When Shooting for Learning Outcomes Means Shooting Down Hovering Parents

This post was written by Dave Gruen

Financial Literacy, Helicopter Parents, Parents 4 Comments

Life continues to be interesting and somewhat wacky, what with the political conventions, the opening of our schools’ fall semesters, and most significantly, the series of storms hitting the Gulf and East coasts. Dr. Phil Day has reached out to the regional presidents of SASFAA and SWASFAA and offered any assistance that NASFAA can provide. I also know that all of you will agree with me that our thoughts and prayers are with our colleagues and their families residing in those areas being hit by the storms.

Fall semester has begun – just where did summer go? Is it just me, or have you also experienced a significant increase in parents taking over their students’ processes (i.e., financial aid, registration, advising, etc.)? I half expect that when students seek personal counseling, the parent will show up to be counseled instead.

(Hmm, maybe not a bad idea!)

I know that helicopter parents have been hovering around us for a number of years now. But this year we are experiencing a discernable increase in hoverers. For example, one of my staff shared that she had a call from a parent who was stumped in answering a question during the on-line entrance interview. My staff member assumed that the student had asked the parent to call. But it turns out that the parent indicated that her son “doesn’t know a thing about loans, and she was doing it for him.”

So much for “personal responsibility,” which just happens to be one of the learning outcomes our financial aid office is being hard pressed to provide students this year.

My university is gearing up for its ten-year reaccreditation review. Heavy emphasis appears to now be on learning outcomes. In my annual report, I not only need to include what learning outcomes the financial aid office can assist students with, but I must tie it to the office’s goals for the next three to five years. Since many of the office’s goals focus on improving processes to better serve students, it’s difficult to match goals with learning outcomes.

I’m a little stumped in determining what learning outcomes the financial aid office can provide our students. Certainly we can try to teach personal responsibility by having them turn in their financial aid applications on-time and accurately. We can also teach them financial literacy through specific programs while they maneuver through the aid process. Beyond that, other learning outcomes appear to be a stretch.

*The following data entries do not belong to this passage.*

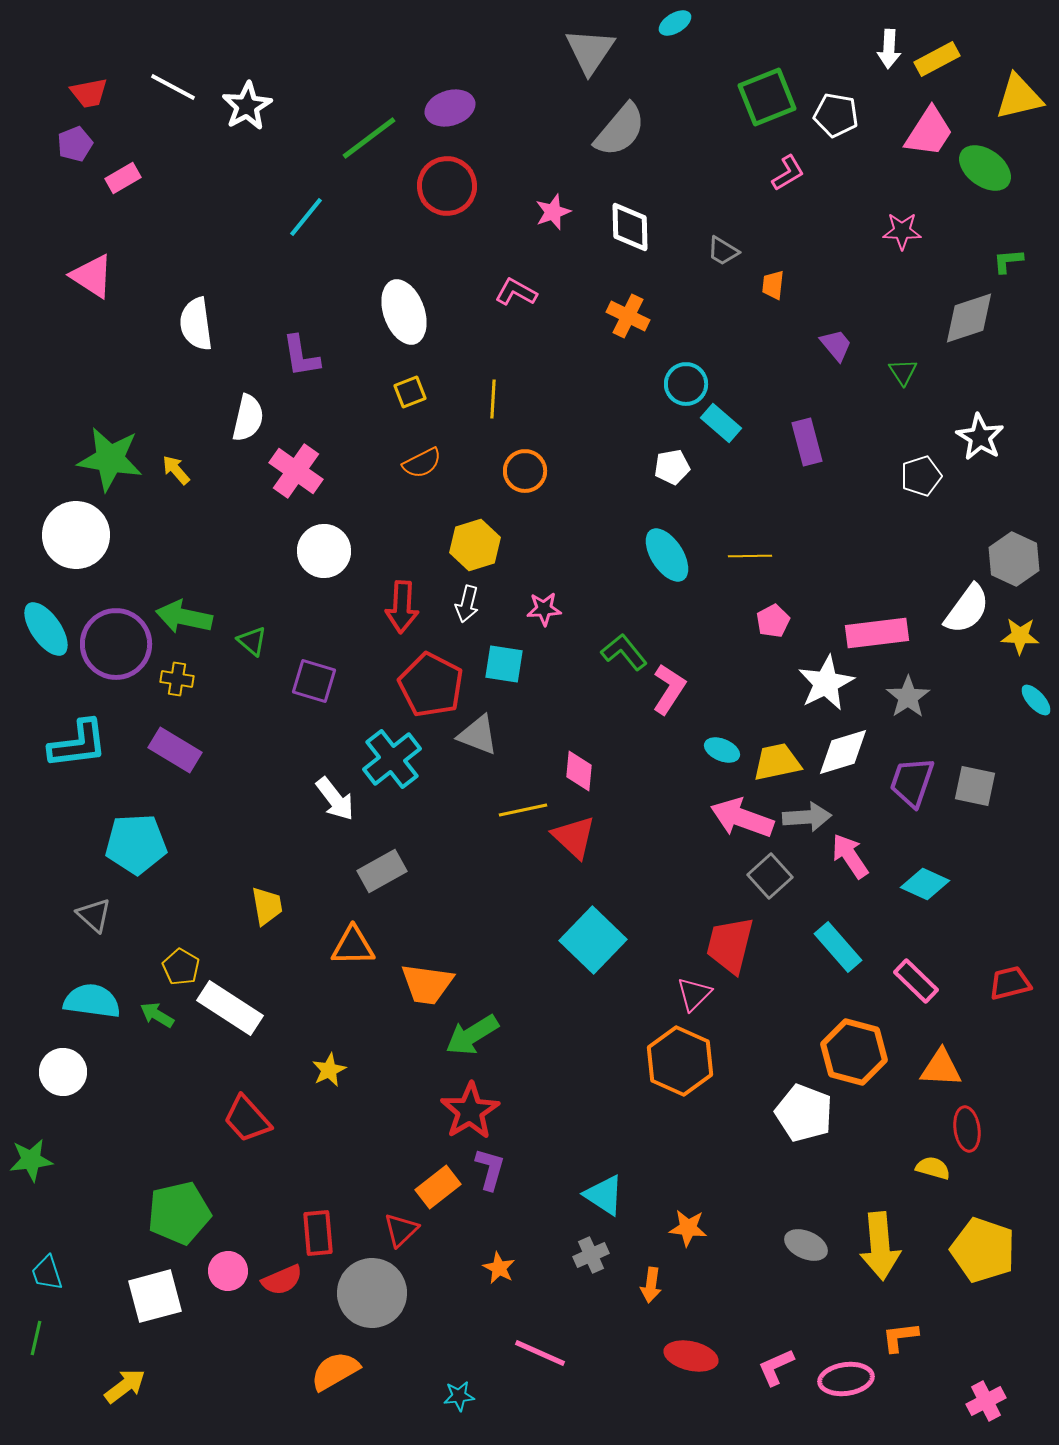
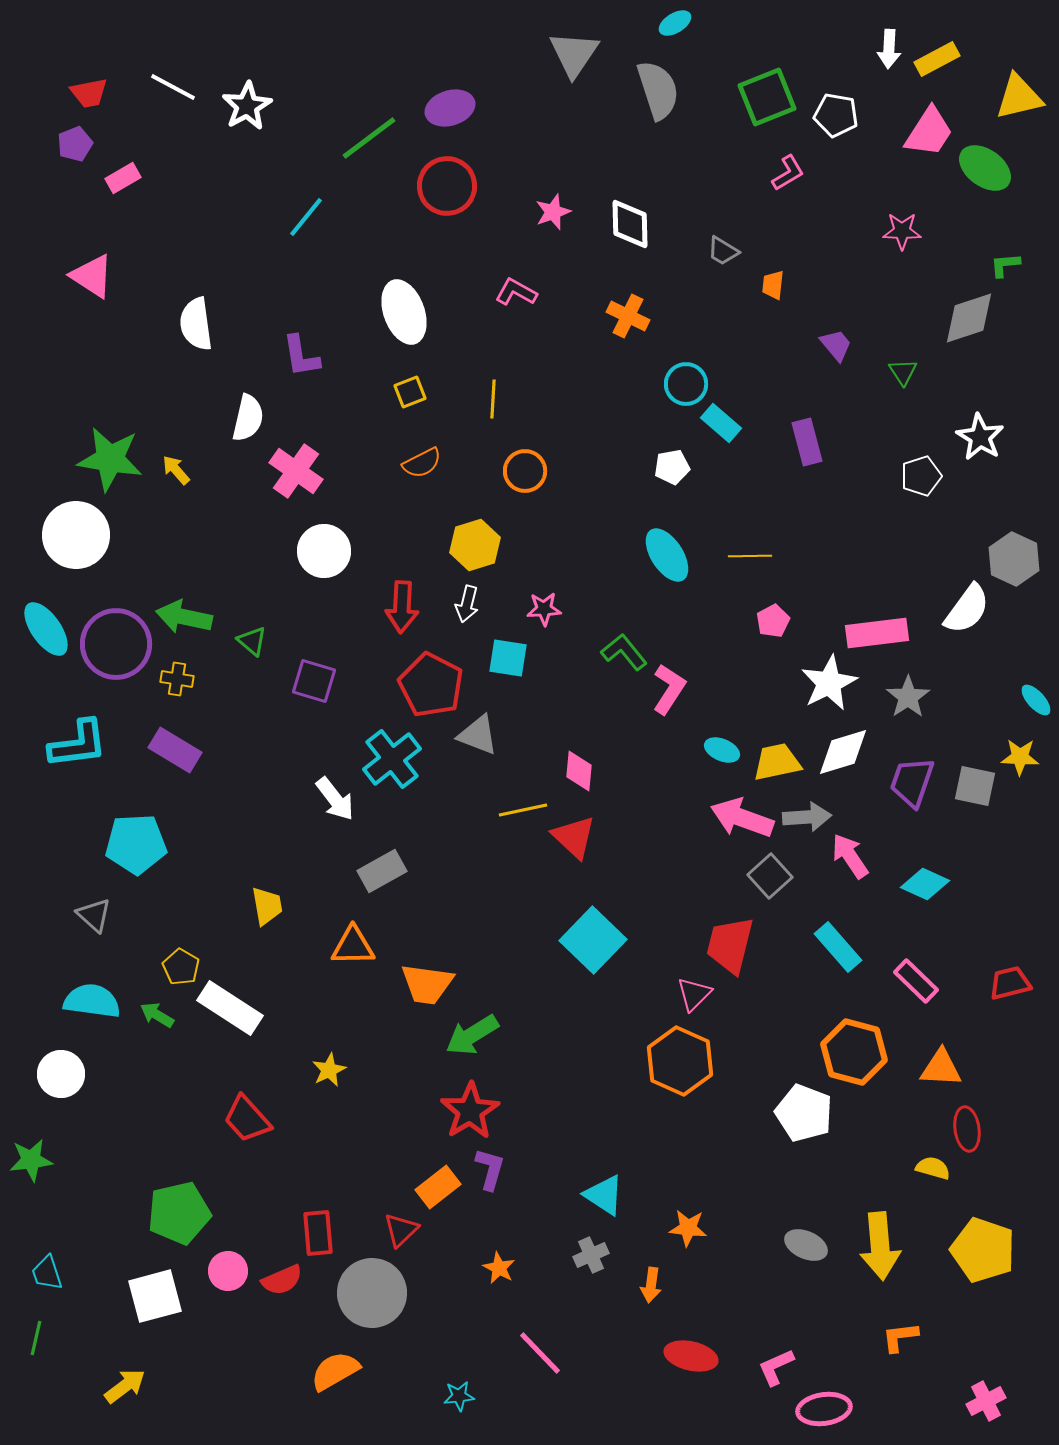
gray triangle at (590, 51): moved 16 px left, 3 px down
gray semicircle at (620, 130): moved 38 px right, 40 px up; rotated 58 degrees counterclockwise
white diamond at (630, 227): moved 3 px up
green L-shape at (1008, 261): moved 3 px left, 4 px down
yellow star at (1020, 636): moved 121 px down
cyan square at (504, 664): moved 4 px right, 6 px up
white star at (826, 683): moved 3 px right
white circle at (63, 1072): moved 2 px left, 2 px down
pink line at (540, 1353): rotated 22 degrees clockwise
pink ellipse at (846, 1379): moved 22 px left, 30 px down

So, please help! If any of you are already involved in the “learning outcomes” process at your institution, please share for me and others in the same predicament how you have approached this issue and what learning outcomes you have come up with. It seems that learning outcomes are the hot topic of the day and I’m afraid we will all have to face it square-on.

Now, back to the web to see if I can find a device to shoot down those pesky little helicopters that keep flying by my office.

Hovering Over the Helicopter Debate

This post was written by Michael Bennett

Communication, Helicopter Parents, Loans, Parents 3 Comments

Recently I read It’s Your Child’s Education, Not Yours in The Chronicle of Higher Education. Like many financial aid offices, our front line staff are responding more and more to parents, some affectionately dubbed “helicopter parents” because they’re always hovering over their children. We find ourselves balancing our obligation to provide courteous service to parents while simultaneously fostering the students’ responsibility to transition into adulthood and develop their own problem solving and critical thinking skills. The article’s author, Lynette S. Merriman, senior associate dean for student affairs at University of Southern California, offers wonderful advice.

“When a parent contacts me, the most important message I try to convey is that the student involved should contact me so I can better understand the issue and provide the most appropriate advice, information and options….. Our mantra should be that we help students to help themselves,” she writes.

Bravo!

But as many of us can attest, it becomes a different story when we send our own children off to college. Many of the things we know we shouldn’t do, …well … we do.

For example, when my cell phone rang as I boarded a plane with my wife to attend our son’s college graduation and he said “I got a ‘D’ in that class we talked about and I’m not sure I’m going to graduate,” I did not say “We’ll, son, how do you think you should handle this?”

Instead I screamed “Give me the dean’s phone number and go sit in his office till I get there!” (My son wound up straightening this out before the plane landed and his grandmother - my mom - could get her hands around his neck).

And if the truth be told, I do remember when the same son asked “How can I get me some of that financial aid?” … and later, how I screamed into the telephone “Don’t you DARE cash that check!” when he received in the mail a check for a $ 2,000 merit scholarship a few months into the semester that I thought had been sent to him by mistake. My son of course immediately rushed to bank and cashed it anyway!

I cried like a baby at his college graduation, and after I stopped thinking about how much money I had spent, I bought a sweatshirt that read “University of Central Florida Dad” that I proudly wear as often as I can.

In theory we want students to step up to their own responsibilities, but in practice I know how difficult it can for a parent to sit on the sidelines.

Is your office cultivating relationships with parents? Have you developed separate communication strategies with parents and have these been effective? What are you experiences with helicopter parents? What has been your experience with your own children when they were in college?